The Study drew a potential link between the issuance of guidance by the Sustainability Accounting Standards Board and the amount of ESG-related information disclosed. According to the Study’s authors, “we find statistically and economically meaningful evidence that firms increased their disclosure of material ESG information after the release of SASB standards, with the proportion of material information increasing by an average of 11.0% after the standards. These findings are among the first to suggest that well-defined voluntary standards and guidance can help improve ESG disclosures and should be of interest to investors and regulators.” The SASB is a non-profit organization that develops and disseminates standards for the disclosure of sustainability issues material to the financial performance of companies across 77 industries.

“These results provide evidence that standards, even voluntary ones, can serve as powerful guidance when a large sample of firms chooses voluntary disclosure in the absence of regulation. The analysis also suggests that disclosure leaders (i.e., [Industry Working Group (IWG)] firms) can learn while doing, while other firms may be equally quick to respond once standards are known,” the Study’s authors stated in a post about their study on the Harvard Law School Forum on Corporate Governance.

Taking the Temperature: As we have previously discussed, ESG disclosures have become a hotly contested political issue in the U.S. In response to the SEC's proposed climate disclosure rule, certain Republican members of Congress, led by the Chair of the House Financial Services Committee, Patrick McHenry, and Oversight and Investigations Subcommittee Chair Bill Huizenga, established a nine-person Republican ESG Working Group to “combat the threat to our capital markets posed by those on the far-left pushing environmental, social, and governance (ESG) proposals.” On the other side of the aisle, the Congressional Sustainable Investment Caucus, a Democrat-led initiative, was formed to “bring together Members of Congress with experts to better understand sustainable investing and inform policy making that provides investor protections and transparency of information to market participants.”

In the meantime, attempts to enact federal legislation covering ESG disclosures have not advanced.

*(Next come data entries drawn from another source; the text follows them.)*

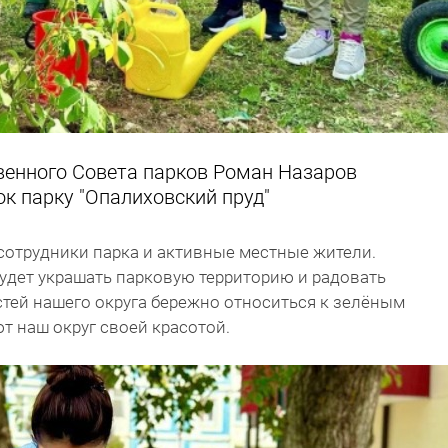
венного Совета парков Роман Назаров
ок парку "Опалиховский пруд"
сотрудники парка и активные местные жители.
будет украшать парковую территорию и радовать
стей нашего округа бережно относиться к зелёным
 наш округ своей красотой.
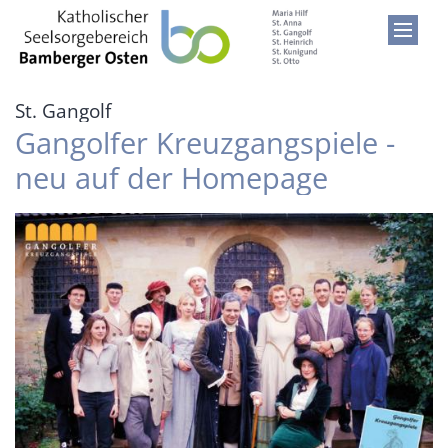
Zum Inhalt springen
:
St. Gangolf
Gangolfer Kreuzgangspiele -
neu auf der Homepage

For instance, the Corporate Governance Improvement and Investor Protection Act (H.R. 1187) was passed by the U.S. House of Representatives in June 2021 but stalled in the Senate after being referred to the Committee on Banking, Housing and Urban Affairs. The bill would have required publicly traded companies to periodically disclose information related to, among other things, ESG performance metrics. It would also have established a Sustainable Finance Advisory Committee to recommend policies to the SEC that facilitate the flow of capital toward environmentally sustainable investments.

As we have reported, European initiatives relating to sustainable reporting continue to move forward, including via the European Sustainability Reporting Standards. Even in the U.S., notwithstanding the partisan nature of the political discussion around ESG, most large companies are preparing to comply with the SEC’s proposed climate disclosure rule even though it is not final, although many business leaders have expressed concern over having the resources required to do so.